--- What to work on ---
For the full listing below, write out each entry exactly and exclude the images.

(Data under study Opens)

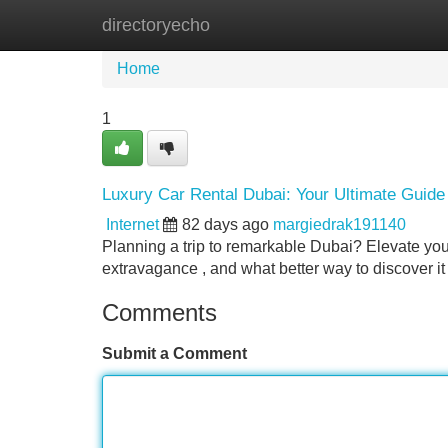
directoryecho
Home
New Site Listings
Add Site
Home
1
Luxury Car Rental Dubai: Your Ultimate Guide
Internet
82 days ago
margiedrak191140
Planning a trip to remarkable Dubai? Elevate your
extravagance , and what better way to discover it
Comments
Submit a Comment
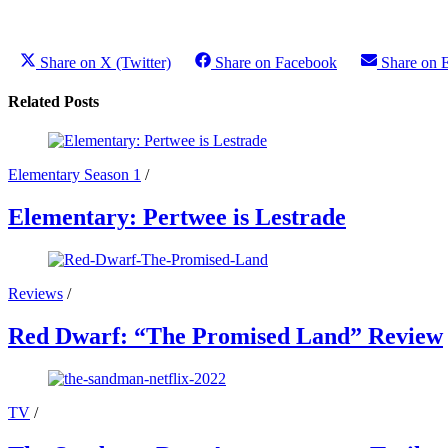
Share on X (Twitter)
Share on Facebook
Share on 
Related Posts
Elementary Season 1
/
Elementary: Pertwee is Lestrade
Reviews
/
Red Dwarf: “The Promised Land” Review
TV
/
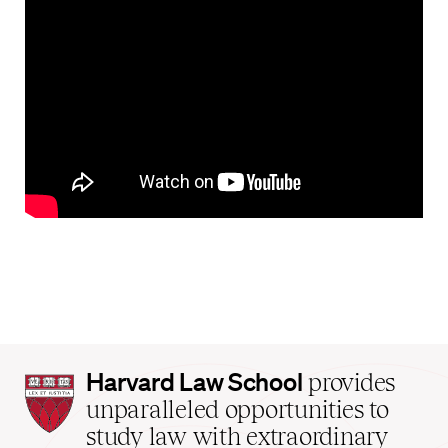
Harvard
Harvard Law School
provides
Law
unparalleled opportunities to
School
study law with extraordinary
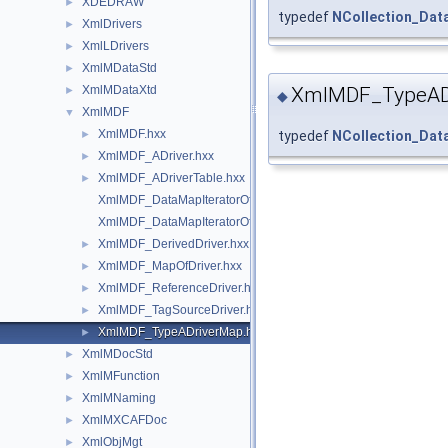
XDEDRAW
►
typedef
NCollection_Da
XmlDrivers
►
XmlLDrivers
►
XmlMDataStd
►
XmlMDataXtd
XmlMDF_TypeAD
►
◆
XmlMDF
▼
XmlMDF.hxx
►
typedef
NCollection_Da
XmlMDF_ADriver.hxx
►
XmlMDF_ADriverTable.hxx
►
XmlMDF_DataMapIteratorOfMapOfDriver.hxx
XmlMDF_DataMapIteratorOfTypeADriverMap.hxx
XmlMDF_DerivedDriver.hxx
►
XmlMDF_MapOfDriver.hxx
►
XmlMDF_ReferenceDriver.hxx
►
XmlMDF_TagSourceDriver.hxx
►
XmlMDF_TypeADriverMap.hxx
►
XmlMDocStd
►
XmlMFunction
►
XmlMNaming
►
XmlMXCAFDoc
►
XmlObjMgt
►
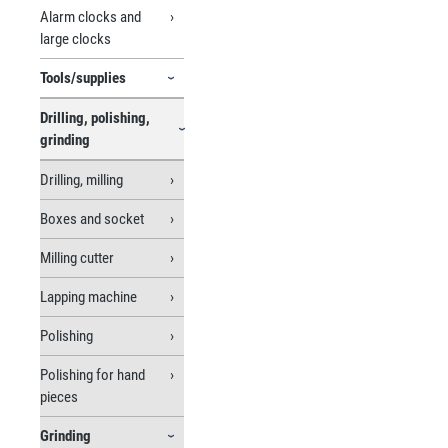
Alarm clocks and
large clocks
Tools/supplies
Drilling, polishing,
grinding
Drilling, milling
Boxes and socket
Milling cutter
Lapping machine
Polishing
Polishing for hand
pieces
Grinding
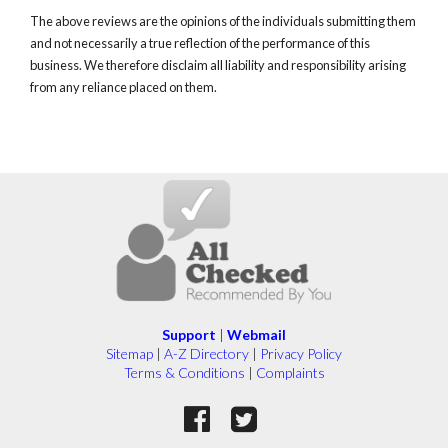
The above reviews are the opinions of the individuals submitting them
and not necessarily a true reflection of the performance of this
business. We therefore disclaim all liability and responsibility arising
from any reliance placed on them.
Support
|
Webmail
Sitemap
|
A-Z Directory
|
Privacy Policy
Terms & Conditions
|
Complaints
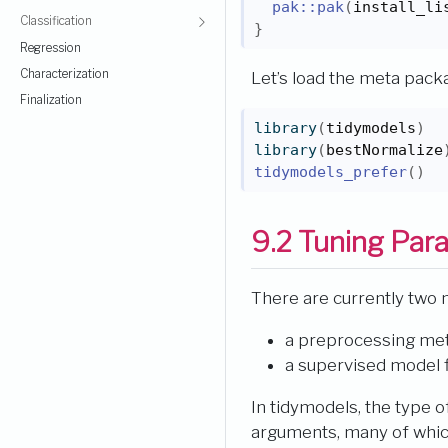
pak
::
pak
(
install_li
Classification
}
Regression
Characterization
Let’s load the meta pac
Finalization
library
(
tidymodels
)
library
(
bestNormalize
tidymodels_prefer
(
)
9.2
Tuning Par
There are currently two 
a preprocessing me
a supervised model fi
In tidymodels, the type 
arguments, many of whic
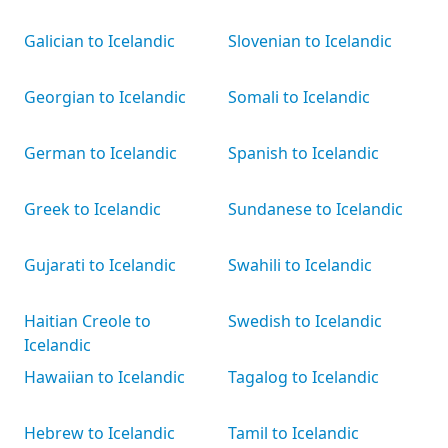
Galician to Icelandic
Slovenian to Icelandic
Georgian to Icelandic
Somali to Icelandic
German to Icelandic
Spanish to Icelandic
Greek to Icelandic
Sundanese to Icelandic
Gujarati to Icelandic
Swahili to Icelandic
Haitian Creole to
Swedish to Icelandic
Icelandic
Hawaiian to Icelandic
Tagalog to Icelandic
Hebrew to Icelandic
Tamil to Icelandic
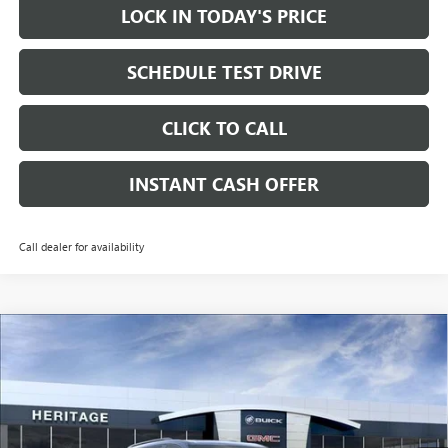
LOCK IN TODAY'S PRICE
SCHEDULE TEST DRIVE
CLICK TO CALL
INSTANT CASH OFFER
Call dealer for availability
Compare Vehicle
WINDOW STICKER
NEW
2026
GMC ACADIA
ELEVATION SUV FWD
2.5L
$51,765
$3,500
TURBO ENGINE
SALE PRICE
SAVINGS
Price Drop
VIN:
1GKENKKSXTJ395079
Stock:
261059
Ext.
Int.
In Stock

(Data under study Closes)

--- Result of this exercise ---
directoryecho
Home
New Site Listings
Add Site
Home
1
Luxury Car Rental Dubai: Your Ultimate Guide
Internet
82 days ago
margiedrak191140
Planning a trip to remarkable Dubai? Elevate your
extravagance , and what better way to discover it
Comments
Submit a Comment
Share on X (Twitter)
Share on Facebook
Share on 
Related Posts
Elementary Season 1
/
Elementary: Pertwee is Lestrade
Reviews
/
Red Dwarf: “The Promised Land” Review
TV
/
Harvard
Harvard Law School
provides
Law
unparalleled opportunities to
School
study law with extraordinary
XDEDRAW
►
typedef
NCollection_Da
XmlDrivers
►
XmlLDrivers
►
XmlMDataStd
►
XmlMDataXtd
XmlMDF_TypeAD
►
◆
XmlMDF
▼
XmlMDF.hxx
►
typedef
NCollection_Da
XmlMDF_ADriver.hxx
►
XmlMDF_ADriverTable.hxx
►
XmlMDF_DataMapIteratorOfMapOfDriver.hxx
XmlMDF_DataMapIteratorOfTypeADriverMap.hxx
XmlMDF_DerivedDriver.hxx
►
XmlMDF_MapOfDriver.hxx
►
XmlMDF_ReferenceDriver.hxx
►
XmlMDF_TagSourceDriver.hxx
►
XmlMDF_TypeADriverMap.hxx
►
XmlMDocStd
►
XmlMFunction
►
XmlMNaming
►
XmlMXCAFDoc
►
XmlObjMgt
►
Alarm clocks and
large clocks
Tools/supplies
Drilling, polishing,
grinding
Drilling, milling
Boxes and socket
Milling cutter
Lapping machine
Polishing
Polishing for hand
pieces
Grinding
The above reviews are the opinions of the individuals submitting them
and not necessarily a true reflection of the performance of this
business. We therefore disclaim all liability and responsibility arising
from any reliance placed on them.
Support
|
Webmail
Sitemap
|
A-Z Directory
|
Privacy Policy
Terms & Conditions
|
Complaints
pak
::
pak
(
install_li
Classification
}
Regression
Characterization
Let’s load the meta pac
Finalization
library
(
tidymodels
)
library
(
bestNormalize
tidymodels_prefer
(
)
9.2
Tuning Par
There are currently two 
a preprocessing me
a supervised model fi
In tidymodels, the type 
arguments, many of whic
Galician to Icelandic
Slovenian to Icelandic
Georgian to Icelandic
Somali to Icelandic
German to Icelandic
Spanish to Icelandic
Greek to Icelandic
Sundanese to Icelandic
Gujarati to Icelandic
Swahili to Icelandic
Haitian Creole to
Swedish to Icelandic
Icelandic
Hawaiian to Icelandic
Tagalog to Icelandic
Hebrew to Icelandic
Tamil to Icelandic
LOCK IN TODAY'S PRICE
SCHEDULE TEST DRIVE
CLICK TO CALL
INSTANT CASH OFFER
Call dealer for availability
Compare Vehicle
WINDOW STICKER
NEW
2026
GMC ACADIA
ELEVATION SUV FWD
2.5L
$51,765
$3,500
TURBO ENGINE
SALE PRICE
SAVINGS
Price Drop
VIN:
1GKENKKSXTJ395079
Stock:
261059
Ext.
Int.
In Stock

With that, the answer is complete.